Stored items
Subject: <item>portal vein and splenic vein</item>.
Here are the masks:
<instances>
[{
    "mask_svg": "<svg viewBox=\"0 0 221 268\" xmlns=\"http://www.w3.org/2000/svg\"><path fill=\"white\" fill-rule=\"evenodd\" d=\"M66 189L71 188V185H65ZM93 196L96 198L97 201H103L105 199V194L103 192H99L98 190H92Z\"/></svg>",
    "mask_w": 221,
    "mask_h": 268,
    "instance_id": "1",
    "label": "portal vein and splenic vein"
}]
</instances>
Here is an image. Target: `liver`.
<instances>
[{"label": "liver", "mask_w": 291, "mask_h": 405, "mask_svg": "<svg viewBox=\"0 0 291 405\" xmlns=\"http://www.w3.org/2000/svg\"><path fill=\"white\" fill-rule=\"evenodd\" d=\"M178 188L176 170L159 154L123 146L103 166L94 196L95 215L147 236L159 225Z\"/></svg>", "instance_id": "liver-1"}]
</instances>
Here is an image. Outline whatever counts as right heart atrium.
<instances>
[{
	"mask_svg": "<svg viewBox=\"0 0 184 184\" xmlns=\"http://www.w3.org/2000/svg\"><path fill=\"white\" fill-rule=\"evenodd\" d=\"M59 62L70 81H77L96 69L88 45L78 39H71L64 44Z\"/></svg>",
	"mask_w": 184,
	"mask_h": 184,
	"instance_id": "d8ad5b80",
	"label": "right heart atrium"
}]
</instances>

### Problem requirements
What you return must match the entries exactly, word for word.

### Exercise answer
Subject: <item>portal vein and splenic vein</item>.
Here are the masks:
<instances>
[{
    "mask_svg": "<svg viewBox=\"0 0 221 268\" xmlns=\"http://www.w3.org/2000/svg\"><path fill=\"white\" fill-rule=\"evenodd\" d=\"M66 189L71 188V185H65ZM93 196L96 198L97 201H103L105 199V194L103 192H99L98 190H92Z\"/></svg>",
    "mask_w": 221,
    "mask_h": 268,
    "instance_id": "1",
    "label": "portal vein and splenic vein"
}]
</instances>
Here is an image. Target: `liver`.
<instances>
[{"label": "liver", "mask_w": 291, "mask_h": 405, "mask_svg": "<svg viewBox=\"0 0 291 405\" xmlns=\"http://www.w3.org/2000/svg\"><path fill=\"white\" fill-rule=\"evenodd\" d=\"M178 188L176 170L159 154L123 146L103 166L94 196L95 215L147 236L159 225Z\"/></svg>", "instance_id": "liver-1"}]
</instances>
Here is an image. Outline whatever counts as right heart atrium.
<instances>
[{
	"mask_svg": "<svg viewBox=\"0 0 184 184\" xmlns=\"http://www.w3.org/2000/svg\"><path fill=\"white\" fill-rule=\"evenodd\" d=\"M59 62L70 81H77L96 69L88 45L78 39H71L64 44Z\"/></svg>",
	"mask_w": 184,
	"mask_h": 184,
	"instance_id": "d8ad5b80",
	"label": "right heart atrium"
}]
</instances>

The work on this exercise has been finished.